** Opening THE RECORDS block **

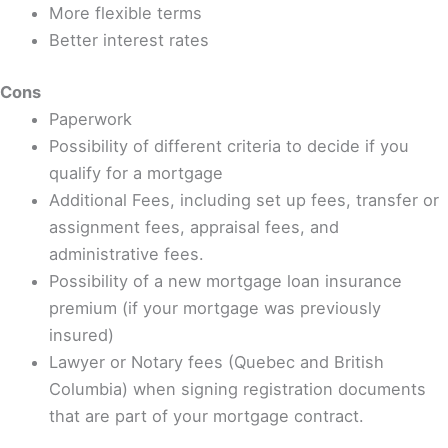
More flexible terms
Better interest rates
Cons
Paperwork
Possibility of different criteria to decide if you
qualify for a mortgage
Additional Fees, including set up fees, transfer or
assignment fees, appraisal fees, and
administrative fees.
Possibility of a new mortgage loan insurance
premium (if your mortgage was previously
insured)
Lawyer or Notary fees (Quebec and British
Columbia) when signing registration documents
that are part of your mortgage contract.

** Closing THE RECORDS block **

▸ **ACTION ITEM**
For the records above, give every line again exactly and skip the pictures.

▸ **TASK ANSWER**
More flexible terms
Better interest rates
Cons
Paperwork
Possibility of different criteria to decide if you
qualify for a mortgage
Additional Fees, including set up fees, transfer or
assignment fees, appraisal fees, and
administrative fees.
Possibility of a new mortgage loan insurance
premium (if your mortgage was previously
insured)
Lawyer or Notary fees (Quebec and British
Columbia) when signing registration documents
that are part of your mortgage contract.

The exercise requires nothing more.